One of the villages was completely empty when we arrived, except for three elderly women who told us that all the villagers had left due to the lack of water; they would only return during the rainy season.
I wondered why these women stayed behind or whether it was safe for them to live alone in the middle of nowhere. But they did not seem afraid. They were calm and happy to speak with us.
In another village we visited, the entire population fled and hid inside their houses the moment they saw our cars arrive.
After attempting to gently communicate with them, we found out that the village had been attacked and destroyed during the first Chadian civil war. Ever since, village elders had instructed the villagers to run away if they ever saw strangers in “big cars” approaching.
Once the villagers understood what MSF is and the work we do, they were more than happy to let us into their homes.
In fact, it became difficult to leave the village because everyone suddenly wanted their house to be surveyed and the women brought a copious meal they had just cooked for the whole team.
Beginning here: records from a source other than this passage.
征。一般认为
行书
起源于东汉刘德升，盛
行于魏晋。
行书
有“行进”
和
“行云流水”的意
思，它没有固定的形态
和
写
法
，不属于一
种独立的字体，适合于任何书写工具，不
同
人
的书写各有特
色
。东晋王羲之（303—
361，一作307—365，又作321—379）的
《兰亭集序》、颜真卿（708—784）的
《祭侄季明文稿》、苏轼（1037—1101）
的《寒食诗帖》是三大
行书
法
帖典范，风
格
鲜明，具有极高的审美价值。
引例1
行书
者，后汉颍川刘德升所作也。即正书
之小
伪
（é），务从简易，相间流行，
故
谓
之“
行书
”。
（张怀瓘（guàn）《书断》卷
The fight to save a child's life
A very important part of my work involved screening for malnourished children and referring them to a treatment centre. However, in some cases I encountered severely malnourished children with medical complications, and had to drive them directly to the hospital.
In one of the villages we visited, a woman approached me and asked me to help her grandson.
After a quick assessment, I realised that the child was not only severely malnourished but also had a respiratory illness. He was fighting for every breath he took, his lungs expanding and collapsing loudly as if trying to lift an elephant off his chest.
His nostrils were rapidly flaring, while his exhausted eyes were rolled up towards the sky.
On the way to the hospital, the car got caught in a sandstorm. We pulled up the windows and the temperature inside the car began to rise.
Just as I contacted our medical team leader for guidance, my team arrived with another severely malnourished child.
This one was even thinner, with just skin on his bones! He also had breathing difficulties, but he seemed more alert than the first child.
We were two hours drive away from the only MSF-supported hospital in the area, and I had not finished administrating the survey in this village. I decided to let my team continue the work without me and took the children and their parents to the hospital.
On the way back, the car got caught in a sandstorm.
We pulled up the windows and the temperature inside the car began to rise. I felt bad for my two little passengers, but I knew they were tough and we were going to get to the hospital soon.
When we arrived, the doctor immediately took both children to the intensive care unit. I stood by as the children were being connected to IV needles and oxygen tubes.
I must have looked terrified, because the doctor turned to me with a soft comforting smile and said: “Don´t worry. They are going to be OK!”.
I realised that the medical staff here spend their days and nights treating cases just like these, and are doing a spectacular job at it too. They are my heroes!
Making a difference
When I returned to the base that day, I was completely exhausted but also extremely grateful.
The survey team and I helped save the lives of two wonderful kids.
Sadly, there are thousands of other children out there in need of medical care.
My team and I may not be able to reach them all, but I know we can at least help - we can all help make a difference
MSF in Chad
Since 2015, thousands of people in the Lake Chad region have been forced to flee their homes as a result of violent clashes between armed groups and Chadian military forces.
Between 2015 and 2018, we ran mobile clinics in the areas around Baga Sola, Bol, Liwa and Kiskawa to provide basic healthcare and mental health support to displaced people and the local population. Most of the medical conditions we treated were linked to the precarious living conditions and poor sanitation.
We are still present in the east and south of Chad, and have an emergency response unit (CERU) capable of delivering medical care in under 72 hours.